Flash drive failure at the University of Toledo
10/9/2018If not for a coincidence, Barb Carter would not even know that the her former employer, the University of Toledo, lost her Social Security number and other personal data on a flash drive that was discovered missing in January.
As it is, she does not know much more than that because the university will not answer her questions, says Ms. Carter, a former assistant professor in chemistry who now lives in North Carolina
In May, the university alerted an unknown number of students, faculty, staff, and external research collaborators that their Social Security numbers, names, addresses, and other personal data were on a flash drive lost by a faculty member. Since then, Ms. Carter says she has been frustrated in her efforts to find out anything about the university’s investigation into the matter.
For their part, university officials cite the ongoing nature of the investigation as the reason they cannot release more information about the missing flash drive.
That is not very comforting, particularly to anyone who now is vulnerable to identity theft or other problems caused by their Social Security numbers being compromised.

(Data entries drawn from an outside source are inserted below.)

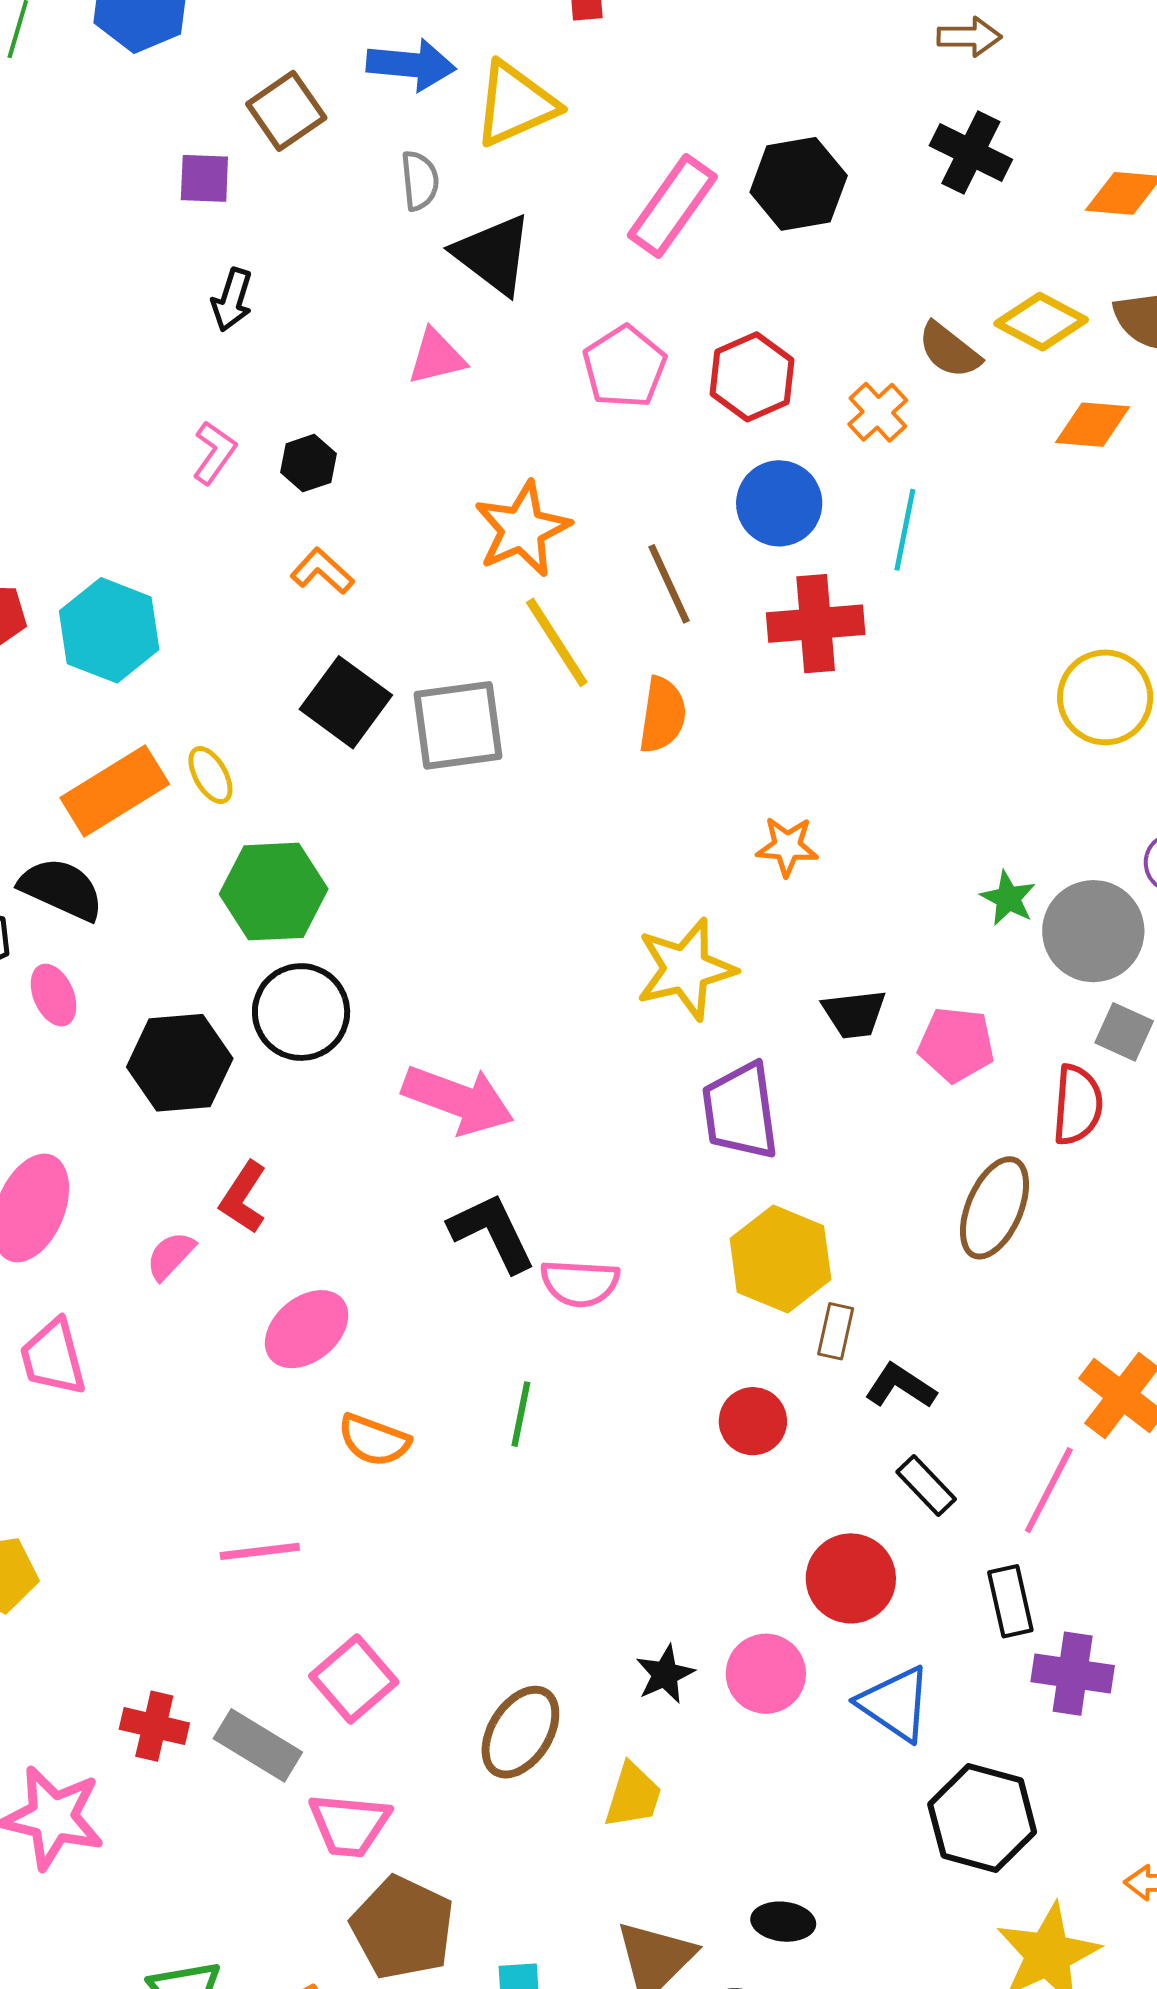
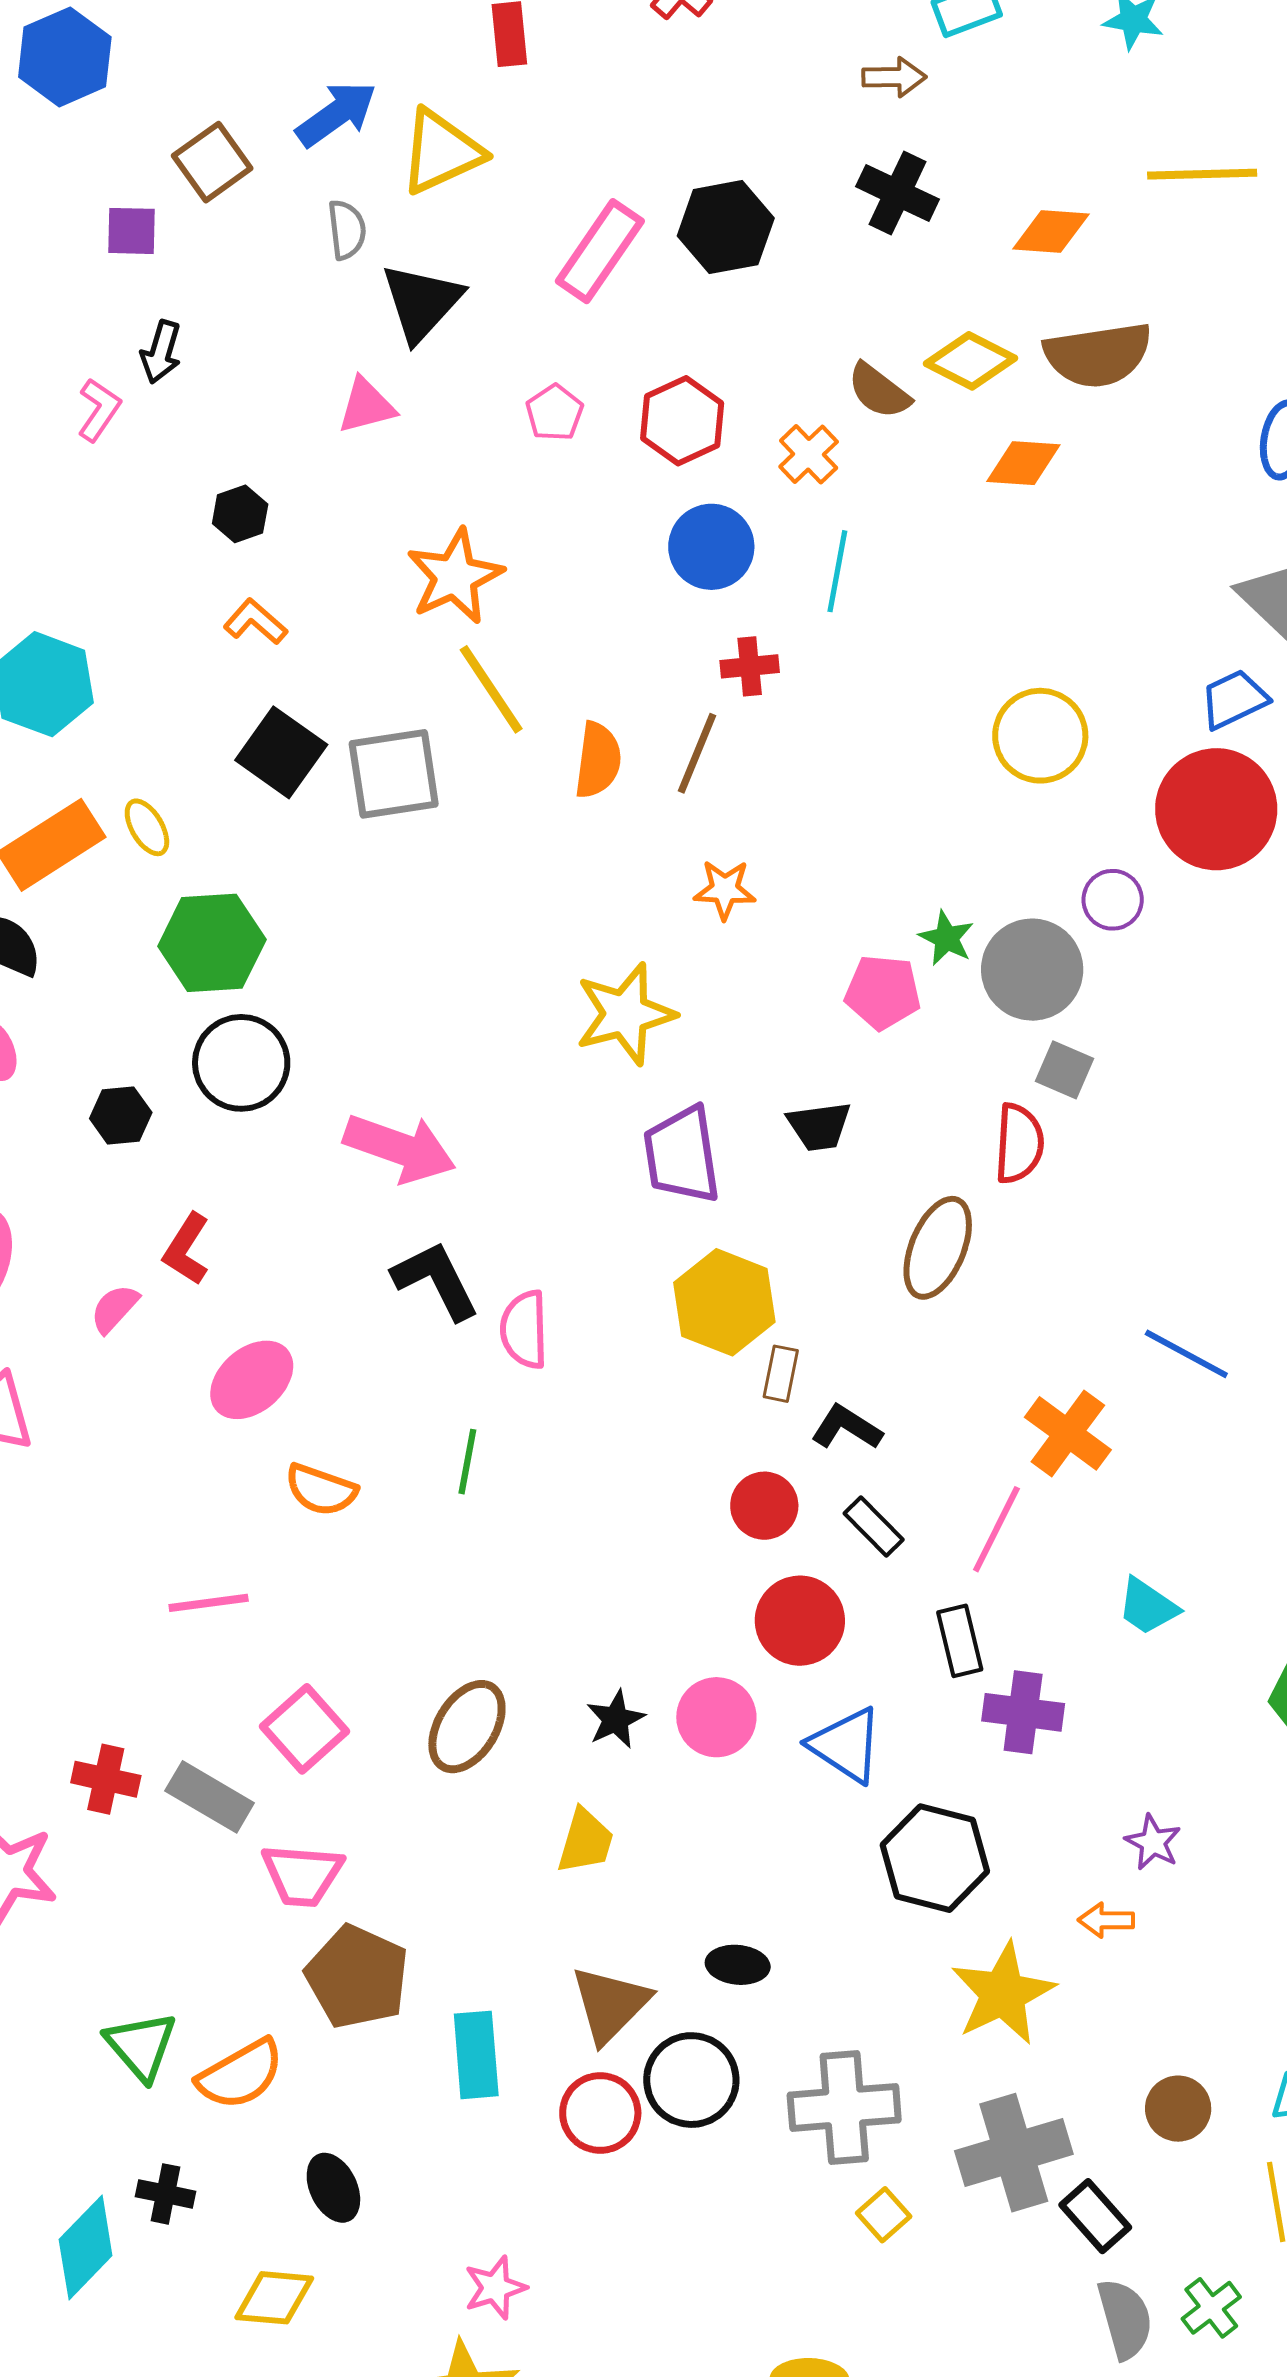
blue arrow: (411, 65) -> (336, 114), turned -40
black triangle: (493, 254) -> (422, 302), turned 36
pink pentagon: (624, 367) -> (555, 413), size x0.7
pink L-shape: (214, 453) -> (99, 410), moved
brown line: (669, 584) -> (697, 753), moved, turned 48
red cross: (816, 624) -> (750, 666), size x0.6
black trapezoid: (854, 1014) -> (819, 1126), moved
pink pentagon: (956, 1045) -> (883, 992), moved
black hexagon: (180, 1063) -> (121, 1115), size x0.6
pink semicircle: (580, 1283) -> (524, 1330), turned 86
red circle: (753, 1421) -> (764, 1506), moved
brown ellipse: (520, 1732) -> (467, 1727), moved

UT authorities will not answer her questions, Ms. Carter says. And Ms. Carter has some good questions, including why was her personal information on a flash drive at the university 17 years after she left there?
It seems possible — maybe even likely — that some of the people whose information went missing still do not even know.

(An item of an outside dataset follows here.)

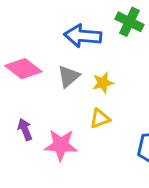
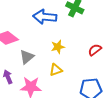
gray triangle: (69, 76) -> (27, 57), moved

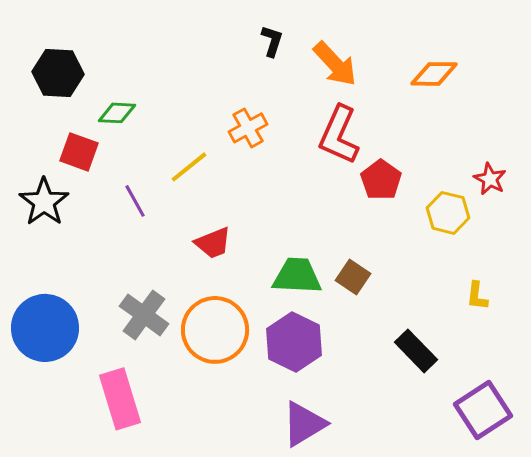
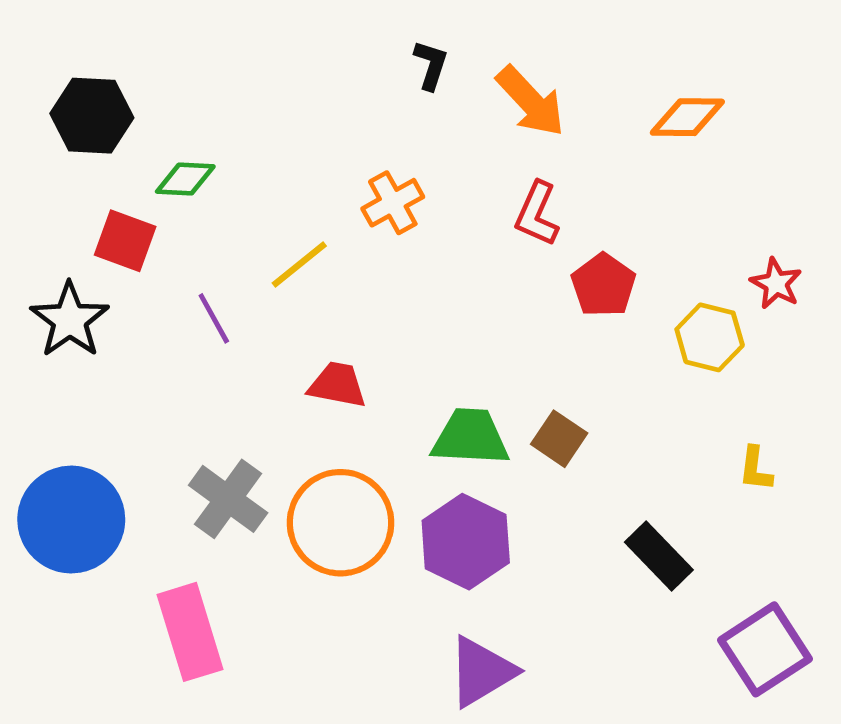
red L-shape: (339, 135) -> (537, 214), size x0.7
red trapezoid: (213, 243) -> (337, 385), turned -147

Ms. Carter’s husband, who also is a former UT employer, got a letter warning him that his data also was lost on the flash drive, which is how she became aware of the problem. A university letter to her was mistakenly sent to a previous address. How many other former employees might be in the same boat?
Any institution — employer, business, school — trusted with troves of personal data has a serious responsibility to protect that data. And when they fail to protect it, the very least they can do is be transparent and apologetic with the people whose data they’ve lost.
Nothing about the way the University of Toledo has handled this case would give people the impression that they will handle the lost data situation responsibly.
At the very least, officials ought to share as much as they can with victims like Ms. Carter. It must be possible to answer her questions and offer some assurances to victims without compromising their investigation into how the flash drive went missing in the first place.
The university owes it to employees, students, and others, to do more to protect personal data. And since UT did not live up to that responsibility, it definitely owes these people better answers.